World Bank chief Jim Yong Kim, himself born in South Korea, said the educational system put a heavy burden on children, with its focus on competition and long hours of work.
South Korea’s survey results were measured against those of 27 members of the Organisation for Economic Cooperation and Development (OECD) grouping of 34 wealthy countries, plus Romania, Latvia and Lithuania.
The survey, the first such exercise by the South Korean government, comes as around 600,000 students gear up for the annual college entrance exam, with places in prestigious schools and a pathway to a secure job at a top corporation on the line.

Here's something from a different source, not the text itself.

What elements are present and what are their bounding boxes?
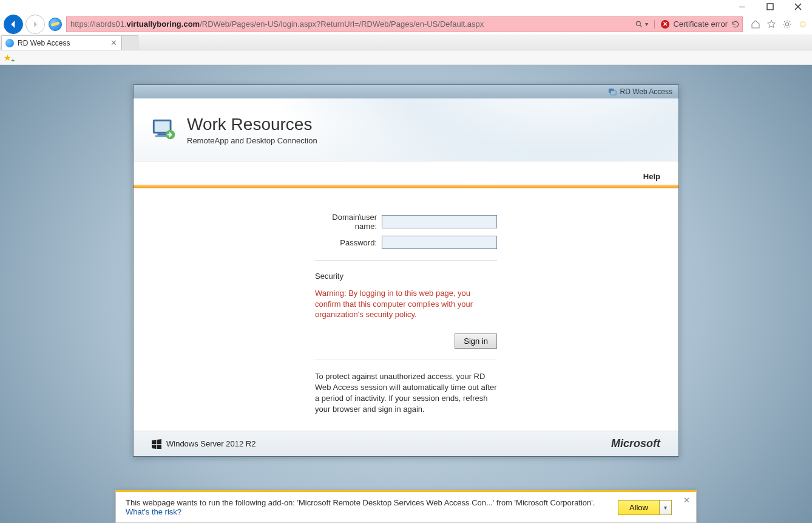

When the test is held on Nov 13, the country’s stock market will open an hour later, office openings will be delayed to ensure students don’t get stuck in traffic, and the central bank will delay its interest rate-setting meeting by one hour.
Domestic air traffic will be curtailed during the listening comprehension portion of the exam.
More than half of children aged between 15 and 19 who are suicidal give “academic performance and college entrance” as a reason, according to National Statistics Korea.
South Korean parents are well-known for marching their children off to cram schools until late in the evening, and beginning English tutoring in kindergarten.
South Korea also made a poor showing in the survey’s child deprivation index, which includes child poverty as well as time for hobbies and school or club activities. It came in last, after Hungary and Portugal.
World Bank Group President Jim Yong Kim, who was born in Seoul and moved to the United States at age five, said that South Korea’s education system exacted a heavy cost.
“Students endure a substantial psychological burden from competition and long hours of work,” he said during a visit to Seoul on Tuesday.